When sand in present in low velocity energy transport pipework it tends to settle on internal areas interacting with the natural corrosion processes. In carbon dioxide (CO2)-saturated environments the presence of settled sand can severely impact corrosion rates. This type of corrosion is termed under deposit corrosion. In long-standing in-service pipelines, the natural corrosion processes can result in large areas of localised corrosion termed “pits”. Sand particles naturally gravitate to these areas manifesting pits under a deposit termed “under deposit localised corrosion”. Several problems exist surrounding the presence of under deposit localised corrosion, including an inability to effectively stifle corrosion in these environments using chemical corrosion inhibitors. A lack of understanding exists on the chemical properties within these environments and the mechanisms of inhibition in these environments which forms the basis of the work in this thesis.
A three-step approach to determine the effectiveness of corrosion inhibitors on X65 carbon steel in under deposit localised corrosion is developed within this thesis. Stage 1 evaluates the effect of two corrosion inhibitors and their blend in reducing the corrosion rate of X65 carbon steel in CO2-saturated 20 g L-1 NaCl electrolyte at 50 °C, pH 4. The sulphur-based inhibitor produced an inhibitor efficiency (IE) of 94 %, whereas the imidazoline-based inhibitor was slightly less effective at 83 %. The blend showed synergistic capabilities with an IE of 99 %.
Stage 2 evaluates the inhibitor transport properties of the inhibitors and their blend. A test cell was designed to direct the flow of inhibitor through a SiO2 deposit layer of 8 mm thickness (100 g dry deposit). The corrosion rate of X65 carbon steel was monitored. The sulphur-based inhibitor was somewhat effective with an IE of 47 %. The imidazoline and surprisingly the blend were ineffective in reaching the specimen in quantities sufficient to alter electrochemical behaviour.
A bespoke under deposit localised corrosion test cell was used to evaluate the corrosion rate of X65 carbon steel at varying specimen recession (pits) in the presence and absence of a deposit. The corrosion rate reduced considerably with the presence of 100 g SiO2 deposit. Post-experimental analysis confirmed the precipitation of iron carbonate (FeCO3) under the deposit layer. Precipitation was related to an increase in near-surface pH measured using a thin shaft pH probe, at increased recession depth under deposit.

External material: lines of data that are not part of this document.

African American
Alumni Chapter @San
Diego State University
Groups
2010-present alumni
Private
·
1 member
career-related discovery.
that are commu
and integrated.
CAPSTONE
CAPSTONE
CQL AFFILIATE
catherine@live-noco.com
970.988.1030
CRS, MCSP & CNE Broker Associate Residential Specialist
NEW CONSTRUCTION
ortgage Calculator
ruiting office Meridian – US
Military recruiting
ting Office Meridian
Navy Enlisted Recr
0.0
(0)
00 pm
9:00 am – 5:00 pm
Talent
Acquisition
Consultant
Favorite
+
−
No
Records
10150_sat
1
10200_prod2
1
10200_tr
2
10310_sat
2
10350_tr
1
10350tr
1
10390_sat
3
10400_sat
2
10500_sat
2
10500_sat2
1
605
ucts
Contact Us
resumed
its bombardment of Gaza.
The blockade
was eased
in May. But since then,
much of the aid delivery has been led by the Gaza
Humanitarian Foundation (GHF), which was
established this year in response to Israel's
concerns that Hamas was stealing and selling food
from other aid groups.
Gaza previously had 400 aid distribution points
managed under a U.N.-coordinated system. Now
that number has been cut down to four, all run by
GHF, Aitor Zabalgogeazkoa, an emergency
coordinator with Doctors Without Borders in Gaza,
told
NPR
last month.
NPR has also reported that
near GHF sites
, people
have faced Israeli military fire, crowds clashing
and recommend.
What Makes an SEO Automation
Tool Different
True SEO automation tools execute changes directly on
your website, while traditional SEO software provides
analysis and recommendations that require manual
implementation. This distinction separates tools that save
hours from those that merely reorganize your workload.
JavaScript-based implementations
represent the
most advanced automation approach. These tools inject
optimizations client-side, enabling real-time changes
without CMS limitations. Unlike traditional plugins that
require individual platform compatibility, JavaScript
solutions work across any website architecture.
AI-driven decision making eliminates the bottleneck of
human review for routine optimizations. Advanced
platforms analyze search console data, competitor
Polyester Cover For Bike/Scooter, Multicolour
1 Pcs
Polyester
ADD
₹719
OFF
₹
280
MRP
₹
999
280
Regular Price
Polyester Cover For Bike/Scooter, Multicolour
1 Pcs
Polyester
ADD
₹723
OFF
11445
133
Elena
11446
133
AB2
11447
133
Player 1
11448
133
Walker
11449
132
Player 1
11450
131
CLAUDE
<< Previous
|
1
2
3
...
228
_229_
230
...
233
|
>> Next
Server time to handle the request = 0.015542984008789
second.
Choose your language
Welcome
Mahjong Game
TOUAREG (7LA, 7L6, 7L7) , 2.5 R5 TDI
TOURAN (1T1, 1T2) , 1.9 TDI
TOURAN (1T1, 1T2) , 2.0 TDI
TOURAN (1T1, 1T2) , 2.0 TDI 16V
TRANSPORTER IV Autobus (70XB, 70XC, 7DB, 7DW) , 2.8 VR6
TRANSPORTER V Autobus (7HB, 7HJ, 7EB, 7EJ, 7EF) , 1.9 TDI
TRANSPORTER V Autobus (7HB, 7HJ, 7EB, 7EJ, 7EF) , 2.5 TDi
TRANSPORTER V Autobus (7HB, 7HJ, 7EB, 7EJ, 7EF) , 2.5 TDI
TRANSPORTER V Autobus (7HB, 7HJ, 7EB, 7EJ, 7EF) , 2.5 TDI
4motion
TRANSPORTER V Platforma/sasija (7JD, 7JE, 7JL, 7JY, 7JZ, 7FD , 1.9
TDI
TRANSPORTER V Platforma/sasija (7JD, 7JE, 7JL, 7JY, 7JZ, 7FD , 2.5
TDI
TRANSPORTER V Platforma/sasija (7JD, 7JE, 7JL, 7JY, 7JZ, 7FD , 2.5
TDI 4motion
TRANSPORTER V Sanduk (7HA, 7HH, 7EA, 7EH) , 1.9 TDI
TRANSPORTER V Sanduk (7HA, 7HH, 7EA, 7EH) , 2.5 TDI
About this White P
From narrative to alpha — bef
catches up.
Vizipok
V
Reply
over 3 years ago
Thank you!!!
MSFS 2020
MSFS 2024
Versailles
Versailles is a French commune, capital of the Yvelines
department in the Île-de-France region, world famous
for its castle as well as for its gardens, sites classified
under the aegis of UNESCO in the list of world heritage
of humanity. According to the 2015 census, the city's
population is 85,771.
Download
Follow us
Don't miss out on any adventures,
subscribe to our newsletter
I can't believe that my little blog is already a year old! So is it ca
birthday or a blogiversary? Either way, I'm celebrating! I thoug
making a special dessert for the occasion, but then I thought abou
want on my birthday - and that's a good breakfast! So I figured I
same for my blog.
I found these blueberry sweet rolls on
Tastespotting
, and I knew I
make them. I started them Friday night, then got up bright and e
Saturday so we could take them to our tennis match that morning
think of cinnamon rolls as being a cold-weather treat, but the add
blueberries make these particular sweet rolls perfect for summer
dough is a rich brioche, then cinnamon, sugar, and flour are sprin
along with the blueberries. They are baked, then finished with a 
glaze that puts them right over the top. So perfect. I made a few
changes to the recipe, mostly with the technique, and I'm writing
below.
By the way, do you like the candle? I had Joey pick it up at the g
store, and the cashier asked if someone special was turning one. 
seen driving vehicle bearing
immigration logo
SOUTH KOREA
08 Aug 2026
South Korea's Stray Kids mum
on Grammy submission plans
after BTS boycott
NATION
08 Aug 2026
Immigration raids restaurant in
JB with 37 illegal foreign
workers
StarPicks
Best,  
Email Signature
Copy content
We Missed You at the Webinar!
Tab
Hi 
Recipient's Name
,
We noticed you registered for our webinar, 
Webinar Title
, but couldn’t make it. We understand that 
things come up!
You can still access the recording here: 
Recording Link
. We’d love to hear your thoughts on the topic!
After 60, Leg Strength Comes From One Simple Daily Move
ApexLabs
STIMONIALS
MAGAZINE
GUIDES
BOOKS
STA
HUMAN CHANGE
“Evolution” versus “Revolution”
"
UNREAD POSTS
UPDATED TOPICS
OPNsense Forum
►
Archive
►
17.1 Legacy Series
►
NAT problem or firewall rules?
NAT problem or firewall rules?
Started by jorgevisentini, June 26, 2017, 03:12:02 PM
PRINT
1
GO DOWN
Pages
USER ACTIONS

Stage 3 evaluates inhibition in under deposit localised corrosion scenarios. The corrosion rate of specimens at recession depths of 0 mm and 9 mm under a thick SiO2 deposit layer was measured. The sulphur-based inhibitor was able to effectively reduce corrosion rates, however, IE reduced with recession depth. The imidazoline and the blend were ineffective in all under deposit scenarios. The galvanic coupling effect between an exposed and under deposit specimen was also evaluated and showed all inhibitors caused a drastic increase in corrosion rate with the introduction of inhibitor. In all cases, the under deposit specimen acted as the net cathode and the increased corrosion rate was sustained for the duration of the 20 h test.
Overall, results showed the three-step approach could effectively be used to screen corrosion inhibitors for their performance in under deposit localised corrosion scenarios.